--- Task input Enclosed Below ---

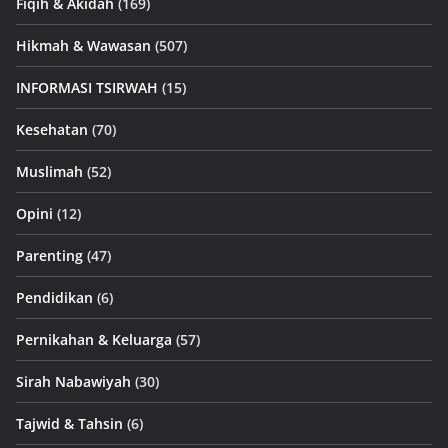
Fiqih & Akidah
(169)
Hikmah & Wawasan
(507)
INFORMASI TSIRWAH
(15)
Kesehatan
(70)
Muslimah
(52)
Opini
(12)
Parenting
(47)
Pendidikan
(6)
Pernikahan & Keluarga
(57)
Sirah Nabawiyah
(30)
Tajwid & Tahsin
(6)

--- End of Enclosed Task input ---

Exercise instructions:
Images do not belong in the copy; reproduce all other parts of the records above verbatim.

Written solution:
Fiqih & Akidah
(169)
Hikmah & Wawasan
(507)
INFORMASI TSIRWAH
(15)
Kesehatan
(70)
Muslimah
(52)
Opini
(12)
Parenting
(47)
Pendidikan
(6)
Pernikahan & Keluarga
(57)
Sirah Nabawiyah
(30)
Tajwid & Tahsin
(6)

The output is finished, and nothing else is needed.